Protection de la santé humaine: adjonction de nutriments aux denrées alimentaires
En adoptant le rapport de Mme Karin SCHEELE (PSE, AT) par 516 voix en faveur, 69 contre et 6 abstentions, le Parlement européen souscrit à l’objectif de promouvoir une harmonisation des règles communautaires concernant l'adjonction de vitamines, de substances minérales et de certaines autres substances aux denrées alimentaires. Il demande toutefois que les aspects liés à la santé publique et à un niveau élevé de protection des consommateurs soient davantage pris en compte.
Selon les députés, l'ajout de vitamines et de substances minérales aux aliments ne doit pas avoir pour objet de tromper ou d'induire en erreur le consommateur quant à la valeur nutritive de l'aliment, que ce soit dans l'étiquetage, la présentation, la publicité ou l'ajout proprement dit.

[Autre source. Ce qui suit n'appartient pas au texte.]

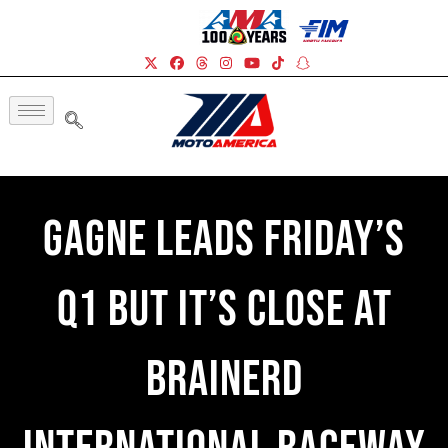
Gagne Leads Friday’s
Q1 But It’s Close At
Brainerd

Les députés demandent que l’apport en vitamines et en substances minérales des compléments alimentaires soit pris en compte, de même que la contribution des différents produits au régime alimentaire global de la population en général ou de sous-groupes de population. Ils précisent que l'adjonction d'une vitamine ou d'une substance minérale à un aliment doit aboutir à sa présence dans l'aliment dans une quantité au minimum suffisante, à savoir 15% de la valeur nutritionnelle de référence (VNR) pour 100 g (solides), 7,5% de la VNR pour 100 ml (liquides), 5% de la VNR pour 100 kcal (12% de la VNR pour 1 MJ) ou 15% de la VNR par ration.

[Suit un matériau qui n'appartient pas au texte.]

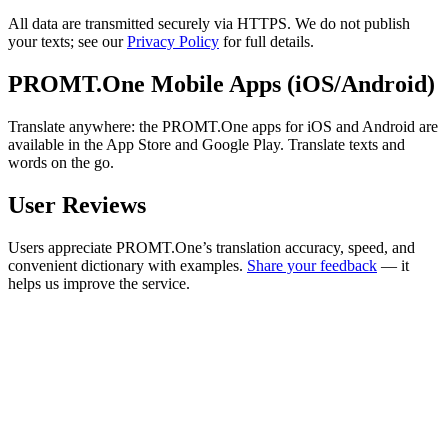
All data are transmitted securely via HTTPS. We do not publish
your texts; see our
Privacy Policy
for full details.
PROMT.One Mobile Apps (iOS/Android)
Translate anywhere: the PROMT.One apps for iOS and Android are
available in the App Store and Google Play. Translate texts and
words on the go.
User Reviews
Users appreciate PROMT.One’s translation accuracy, speed, and
convenient dictionary with examples.
Share your feedback
— it
helps us improve the service.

La Commission devra également fixer les apports journaliers recommandés le plus rapidement possible, au plus tard le jour de l'entrée en vigueur du règlement, pour toutes les vitamines et les substances minérales énumérées aux annexes I et II, en tenant compte des dernières découvertes scientifiques et des recommandations internationales. De cette façon, les consommateurs disposeront uniquement d'informations appropriées qui leur éviteront une consommation excessive de vitamines et de substances minérales.

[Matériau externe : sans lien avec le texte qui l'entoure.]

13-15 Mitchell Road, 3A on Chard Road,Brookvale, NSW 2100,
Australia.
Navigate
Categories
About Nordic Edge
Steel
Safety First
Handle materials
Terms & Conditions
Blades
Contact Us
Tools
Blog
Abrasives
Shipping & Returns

Aux termes de la proposition, les produits alimentaires et les boissons titrant plus de 1,2% en volume d'alcool ne pourront pas être enrichis. Toutefois, le Parlement a prévu des exceptions concernant certains produits traditionnels, comme par exemple les vins médicinaux avec moins de 0,5%, à condition qu'ils aient été mis sur le marché avant l'adoption du règlement et qu'aucune allégation de santé ne soit effectuée.
S’agissant de l’étiquetage nutritionnel des produits, le Parlement estime que les informations à fournir doivent être: a) les informations visées à la directive 90/496/CEE; b) les quantités totales de vitamines et de substances minérales ajoutées à l'aliment. Les informations sur les vitamines et les substances minérales, exprimées par 100 g ou 100 ml de produit, sont données par portion (quantité par portion), en valeur absolue et en pourcentage de l'apport journalier recommandé (AJR); c) la quantité recommandée par le fabricant pour la consommation journalière, par portion si opportun ; c) un avertissement conseillant de ne pas dépasser l'apport journalier recommandé.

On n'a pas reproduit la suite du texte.